Pyridostigmine improves hand grip strength in patients with myalgic encephalomyelitis/chronic fatigue syndrome.
Schlömer, Ella, Stein, Elisa, Kedor, Claudia et al. · Frontiers in neuroscience · 2025 · DOI
Quick Summary
This small study tested whether a medication called pyridostigmine could help ME/CFS patients recover hand grip strength after exertion. Twenty patients with ME/CFS showed significant muscle weakness and fatigue. When given pyridostigmine, their hand strength improved by about 2.6 kg after one hour, compared to a loss of 4.65 kg without the medication. The medication also appeared to help with blood pressure responses when standing up.
Why It Matters
ME/CFS patients commonly experience disabling muscle weakness and exertional intolerance with limited treatment options. This study provides mechanistic evidence that acetylcholinesterase inhibition may rapidly improve neuromuscular function and orthostatic regulation, offering a potential therapeutic target for symptoms that significantly impact daily functioning. These findings support further investigation of pyridostigmine as a therapeutic option for ME/CFS.
Observed Findings
All 20 patients demonstrated reduced baseline hand grip strength (median 16.45 kg).
Without pyridostigmine, hand grip strength declined by a median of 4.65 kg after one hour of exertion.
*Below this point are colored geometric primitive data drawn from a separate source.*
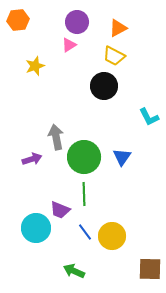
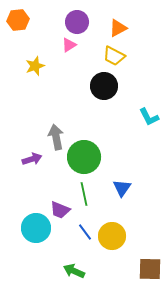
blue triangle: moved 31 px down
green line: rotated 10 degrees counterclockwise
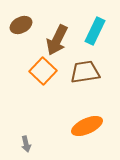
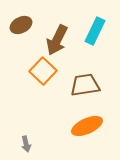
brown trapezoid: moved 13 px down
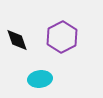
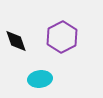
black diamond: moved 1 px left, 1 px down
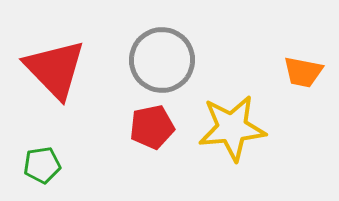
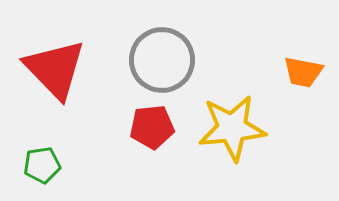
red pentagon: rotated 6 degrees clockwise
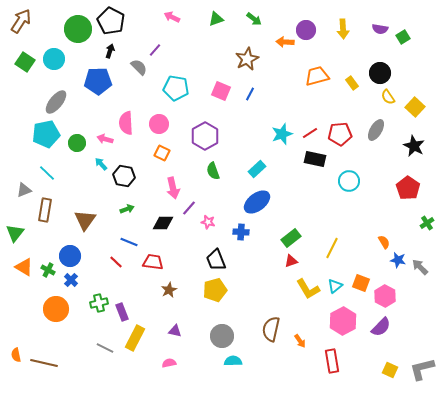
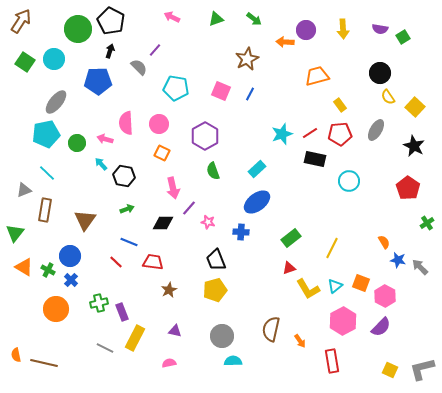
yellow rectangle at (352, 83): moved 12 px left, 22 px down
red triangle at (291, 261): moved 2 px left, 7 px down
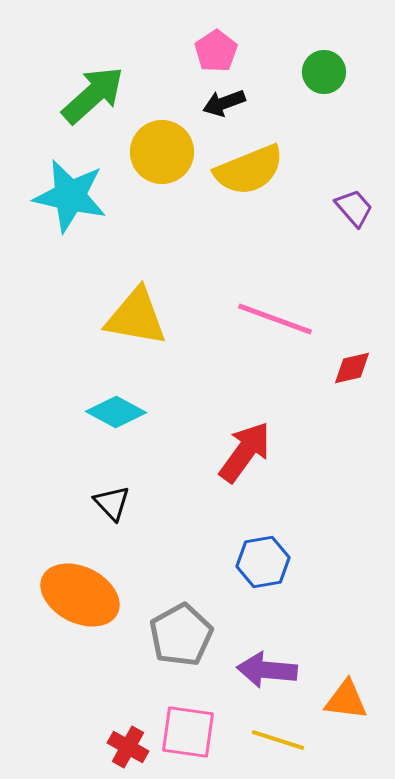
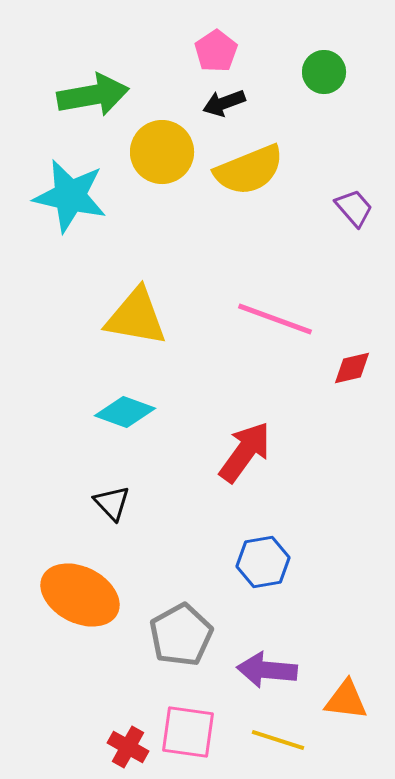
green arrow: rotated 32 degrees clockwise
cyan diamond: moved 9 px right; rotated 8 degrees counterclockwise
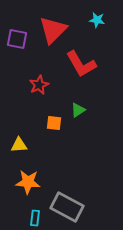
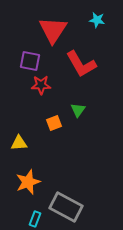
red triangle: rotated 12 degrees counterclockwise
purple square: moved 13 px right, 22 px down
red star: moved 2 px right; rotated 24 degrees clockwise
green triangle: rotated 21 degrees counterclockwise
orange square: rotated 28 degrees counterclockwise
yellow triangle: moved 2 px up
orange star: rotated 25 degrees counterclockwise
gray rectangle: moved 1 px left
cyan rectangle: moved 1 px down; rotated 14 degrees clockwise
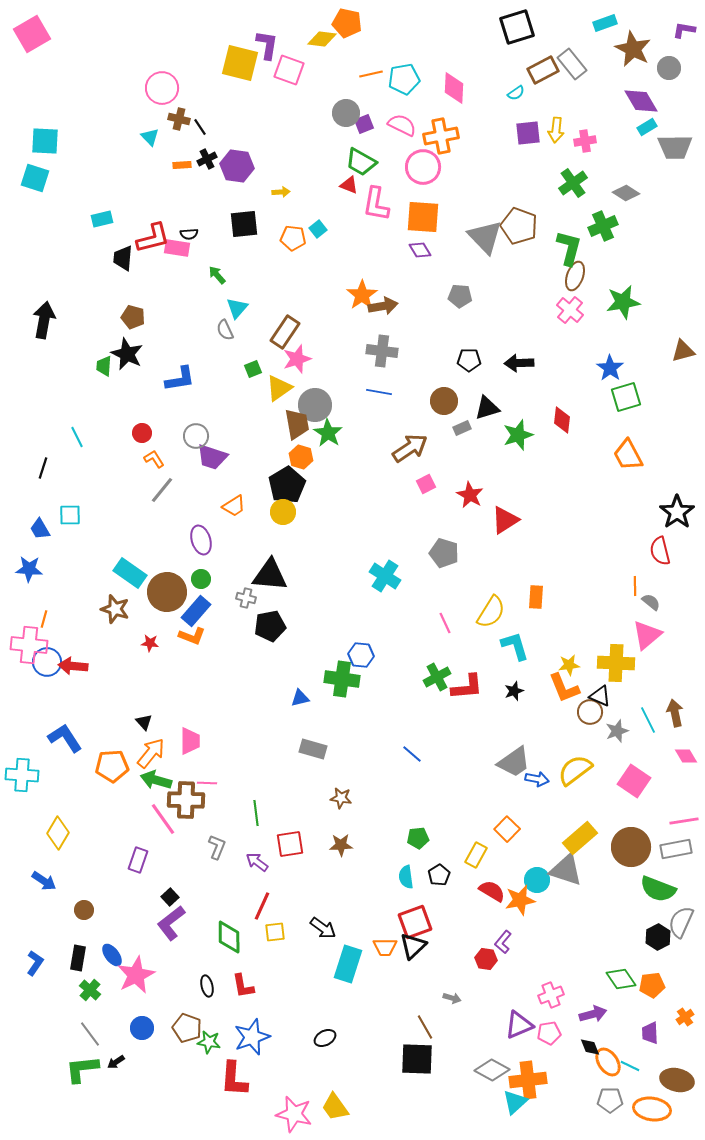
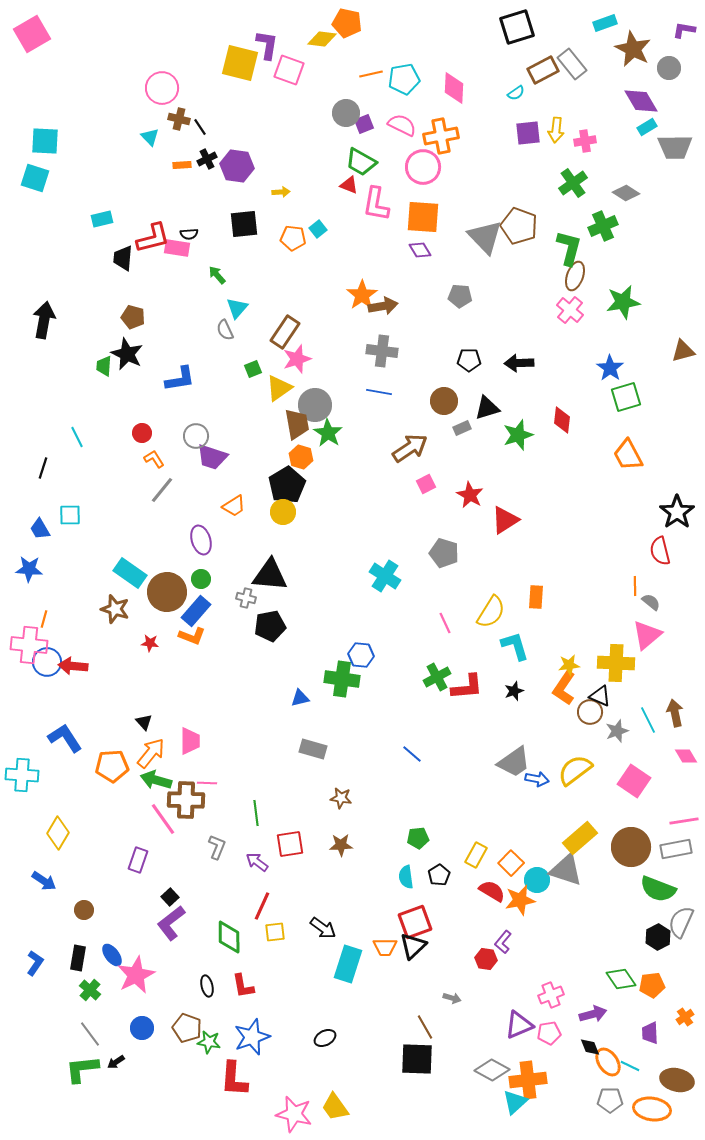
orange L-shape at (564, 688): rotated 56 degrees clockwise
orange square at (507, 829): moved 4 px right, 34 px down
With pyridostigmine, patients showed a median improvement of 2.6 kg in maximum grip strength (approximately 1.5-fold higher than without medication, p=0.01).
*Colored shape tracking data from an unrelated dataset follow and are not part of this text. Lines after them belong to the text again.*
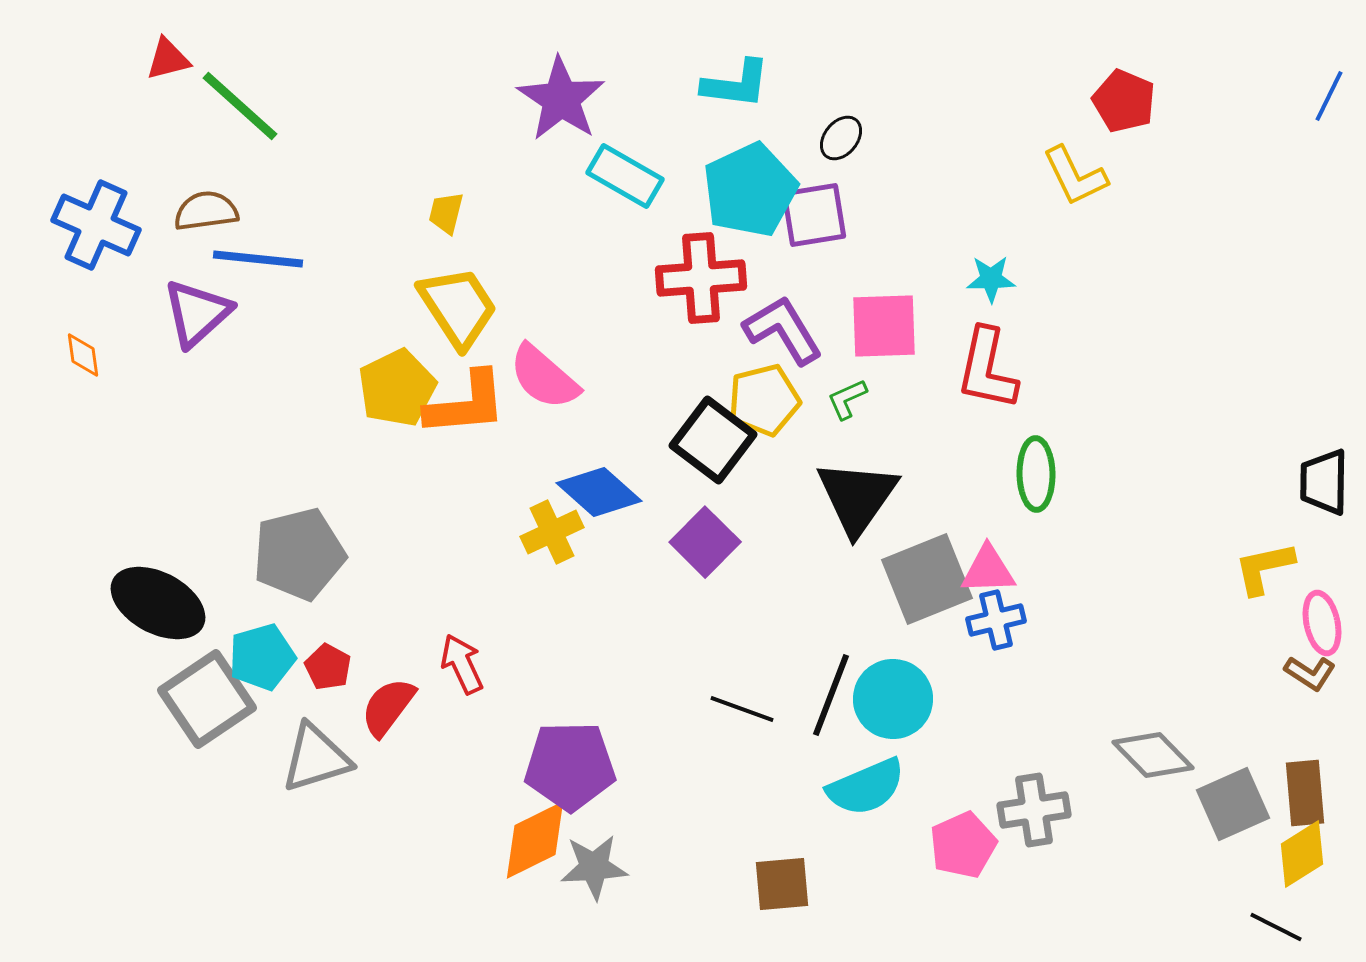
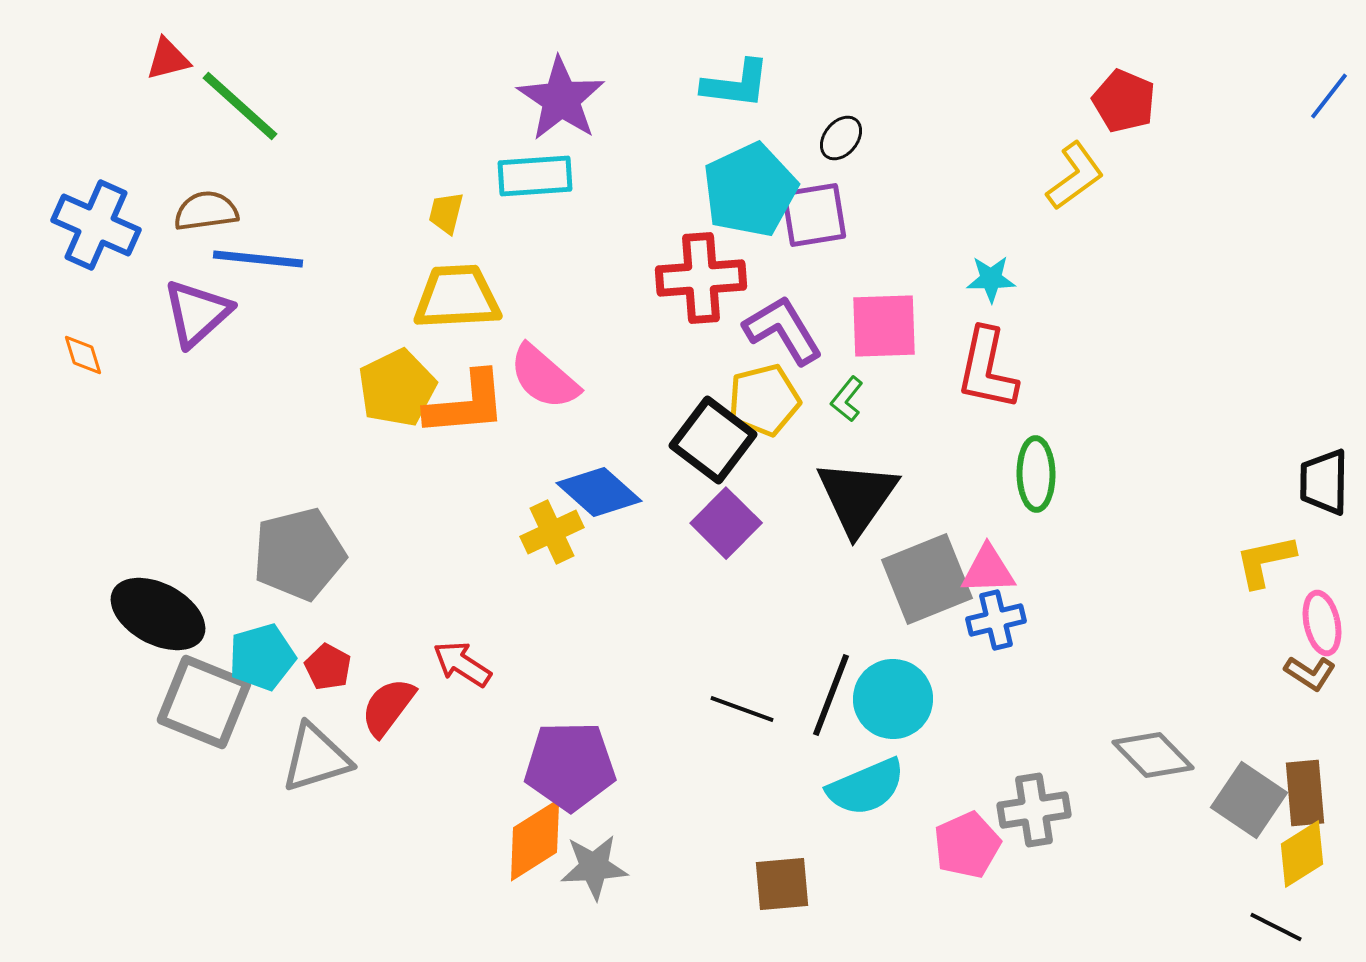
blue line at (1329, 96): rotated 12 degrees clockwise
cyan rectangle at (625, 176): moved 90 px left; rotated 34 degrees counterclockwise
yellow L-shape at (1075, 176): rotated 100 degrees counterclockwise
yellow trapezoid at (458, 307): moved 1 px left, 10 px up; rotated 60 degrees counterclockwise
orange diamond at (83, 355): rotated 9 degrees counterclockwise
green L-shape at (847, 399): rotated 27 degrees counterclockwise
purple square at (705, 542): moved 21 px right, 19 px up
yellow L-shape at (1264, 568): moved 1 px right, 7 px up
black ellipse at (158, 603): moved 11 px down
red arrow at (462, 664): rotated 32 degrees counterclockwise
gray square at (207, 699): moved 3 px left, 3 px down; rotated 34 degrees counterclockwise
gray square at (1233, 804): moved 16 px right, 4 px up; rotated 32 degrees counterclockwise
orange diamond at (535, 840): rotated 6 degrees counterclockwise
pink pentagon at (963, 845): moved 4 px right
Orthostatic heart rate increase decreased from median 17 bpm without pyridostigmine to 13 bpm with the medication (p=0.017).
No patients tested positive for myasthenia gravis-specific autoantibodies.
Inferred Conclusions
Pyridostigmine produces an immediate effect on muscle strength and orthostatic function in ME/CFS patients, likely through increased acetylcholine availability at neuromuscular junctions.
The medication's improvement of grip strength recovery post-exertion suggests potential benefit for exertional intolerance.
Pyridostigmine's enhancement of parasympathetic tone may contribute to improved autonomic regulation in ME/CFS.
Remaining Questions
Does the acute benefit of a single pyridostigmine dose persist or improve with repeated dosing over weeks or months?
Do improvements in grip strength translate to functional gains in activities of daily living and overall quality of life?
What This Study Does Not Prove
This study does not prove that pyridostigmine is an effective long-term treatment—it only demonstrates acute effects in a single dose. The small sample size (n=20), lack of randomization and placebo control, and absence of follow-up data limit generalizability. The study cannot establish whether benefits persist with repeated dosing or translate to meaningful improvements in patients' daily activities and quality of life.